The Newtown, Conn., school shootings are having a ripple effect right here in Mercer County.
Trenton Police officer Bethesda Stokes, right, was back at her job as resource officer at Trenton Central High School in April. Her position is being funded through a Safe Schools grant. Michael Mancuso/The Times To purchase this and other photos, visit http://TimesofTrenton.zenfolio.com
Robbinsville school officials plan to meet with local police to discuss the merits of adding armed guards to their buildings; and Ewing public schools have already increased perimeter supervision and door checks in all of their buildings. Tomorrow, school officials from throughout the state will meet in Ewing at The College of New Jersey to discuss school security.
“You can’t be secure through guns and guards. What creates security is caring — caring and attentiveness,” said Trenton school board President Toby Sanders.
Though Robbinsville Superintendent Steven Mayer stressed that no decision has been made about adding armed guards to its schools, he said the school board will not rule out the possibility. However, any changes would not go into effect until the next school year, he said.
“We’re being as responsible as we possibly can and we’re being methodical,” Robbinsville school board President Mike Reca said. “We will get the community’s input as to what they feel, what their approach is, and where their heads are at in terms of what they want to do for their kids.”
The problem with trying to make changes to security during the school year is that there isn’t much surplus in the budget to use for things like hiring guards or installing security cameras, said Frank Belluscio, communications director of the New Jersey School Boards Association. There is a 2 percent cap on tax levy increases that districts must abide by each year, and they are not allowed to retain large amounts of surplus money, he noted.
POLICE EXPERTISE
Meetings with the local police departments are the easiest and cheapest way for school administrators to asses a building’s security, said Raymond Hayducka, president of the New Jersey State Association of Chiefs of Police and the South Brunswick Township police chief. He said school districts and local police are required by law to meet several times a year to discuss security.
Police and school officials can walk through buildings together to asses the safety issues, Hayducka said. He also said the most basic security measure a school can take is to lock the doors.
Sanders said that some buildings in the Trenton schools have faulty doors and those are being repaired.

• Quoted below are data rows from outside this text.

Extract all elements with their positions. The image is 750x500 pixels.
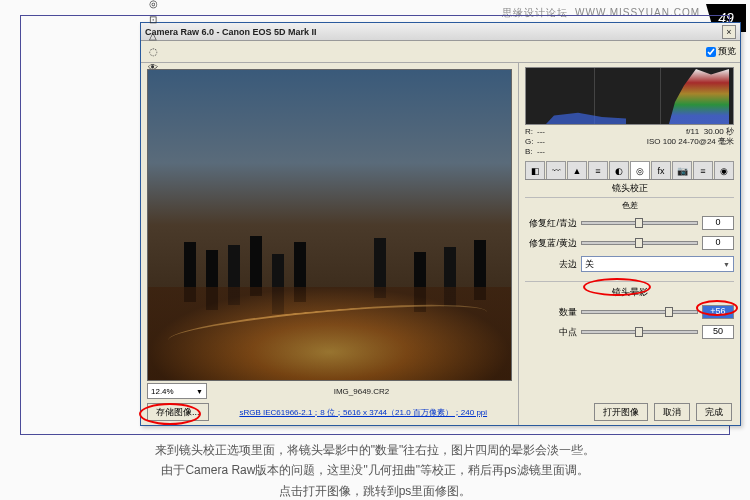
midpoint-slider[interactable] [581, 330, 698, 334]
tab-cal-icon[interactable]: 📷 [672, 161, 692, 179]
defringe-label: 去边 [525, 258, 577, 271]
tab-strip: ◧〰▲≡◐◎fx📷≡◉ [525, 161, 734, 180]
dialog-buttons: 打开图像 取消 完成 [525, 399, 734, 421]
filename-label: IMG_9649.CR2 [211, 387, 512, 396]
amount-value[interactable]: +56 [702, 305, 734, 319]
side-panel: R:--- f/11 30.00 秒 G:--- ISO 100 24-70@2… [518, 63, 740, 425]
sampler-icon[interactable]: ◎ [145, 0, 161, 12]
tab-lens-icon[interactable]: ◎ [630, 161, 650, 179]
straighten-icon[interactable]: △ [145, 28, 161, 44]
image-preview[interactable] [147, 69, 512, 381]
tab-preset-icon[interactable]: ≡ [693, 161, 713, 179]
blue-yellow-label: 修复蓝/黄边 [525, 237, 577, 250]
chroma-header: 色差 [525, 198, 734, 213]
tab-detail-icon[interactable]: ▲ [567, 161, 587, 179]
outer-frame: Camera Raw 6.0 - Canon EOS 5D Mark II × … [20, 15, 730, 435]
zoom-selector[interactable]: 12.4% [147, 383, 207, 399]
crop-icon[interactable]: ⊡ [145, 12, 161, 28]
tab-curve-icon[interactable]: 〰 [546, 161, 566, 179]
midpoint-value[interactable]: 50 [702, 325, 734, 339]
preview-checkbox[interactable] [706, 47, 716, 57]
titlebar: Camera Raw 6.0 - Canon EOS 5D Mark II × [141, 23, 740, 41]
metadata-link[interactable]: sRGB IEC61966-2.1；8 位；5616 x 3744（21.0 百… [215, 407, 512, 418]
defringe-select[interactable]: 关 [581, 256, 734, 272]
save-image-button[interactable]: 存储图像... [147, 403, 209, 421]
blue-yellow-value[interactable]: 0 [702, 236, 734, 250]
tab-fx-icon[interactable]: fx [651, 161, 671, 179]
toolbar: 🔍✋✎◎⊡△◌👁≡◧↶↷⚙ 预览 [141, 41, 740, 63]
image-pane: 12.4% IMG_9649.CR2 存储图像... sRGB IEC61966… [141, 63, 518, 425]
preview-toggle: 预览 [706, 45, 736, 58]
red-cyan-value[interactable]: 0 [702, 216, 734, 230]
blue-yellow-slider[interactable] [581, 241, 698, 245]
done-button[interactable]: 完成 [696, 403, 732, 421]
histogram [525, 67, 734, 125]
red-cyan-label: 修复红/青边 [525, 217, 577, 230]
red-cyan-slider[interactable] [581, 221, 698, 225]
close-button[interactable]: × [722, 25, 736, 39]
caption-text: 来到镜头校正选项里面，将镜头晕影中的"数量"往右拉，图片四周的晕影会淡一些。 由… [0, 440, 750, 500]
tab-split-icon[interactable]: ◐ [609, 161, 629, 179]
vignette-header: 镜头晕影 [525, 286, 734, 299]
cancel-button[interactable]: 取消 [654, 403, 690, 421]
tab-snapshot-icon[interactable]: ◉ [714, 161, 734, 179]
midpoint-label: 中点 [525, 326, 577, 339]
camera-raw-dialog: Camera Raw 6.0 - Canon EOS 5D Mark II × … [140, 22, 741, 426]
spot-icon[interactable]: ◌ [145, 44, 161, 60]
amount-label: 数量 [525, 306, 577, 319]
amount-slider[interactable] [581, 310, 698, 314]
panel-title: 镜头校正 [525, 180, 734, 198]
open-image-button[interactable]: 打开图像 [594, 403, 648, 421]
exif-readout: R:--- f/11 30.00 秒 G:--- ISO 100 24-70@2… [525, 125, 734, 159]
window-title: Camera Raw 6.0 - Canon EOS 5D Mark II [145, 27, 722, 37]
tab-basic-icon[interactable]: ◧ [525, 161, 545, 179]
tab-hsl-icon[interactable]: ≡ [588, 161, 608, 179]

But some districts, such as Robbinsville, have taken locking doors to the next level. Mayer said the local high school now has an “air-locked lobby” that requires visitors to be buzzed through two sets of doors. This same door locking system will be added to the middle and elementary schools next fall, Mayer said.
Federal funding used to be available for school districts to add armed guards to school buildings, but that funding was cut several years ago. In Trenton, those expenses are not optional, Sanders said.
“The thing to remember is that because we are Trenton, an urban district, we spend twice the amount of money on security that average school districts spend,” he said.
Sanders said that the elementary schools in Trenton already have three security guards, the middle schools have hand-held wand metal detectors, and the high school has a walk-through metal detector.